Problem description ▸ Select from the data all lines with the word "Cellia".

The input ▸
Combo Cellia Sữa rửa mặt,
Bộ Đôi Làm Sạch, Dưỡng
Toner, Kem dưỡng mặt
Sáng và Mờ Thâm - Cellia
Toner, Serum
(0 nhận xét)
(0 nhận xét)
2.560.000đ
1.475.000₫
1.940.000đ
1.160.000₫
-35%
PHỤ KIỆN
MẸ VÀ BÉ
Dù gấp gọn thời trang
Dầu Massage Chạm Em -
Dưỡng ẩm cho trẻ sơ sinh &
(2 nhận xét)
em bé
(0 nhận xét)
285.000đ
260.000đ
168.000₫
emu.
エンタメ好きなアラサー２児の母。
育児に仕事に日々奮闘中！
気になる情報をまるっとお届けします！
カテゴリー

Output for this exercise ▸
Combo Cellia Sữa rửa mặt,
Sáng và Mờ Thâm - Cellia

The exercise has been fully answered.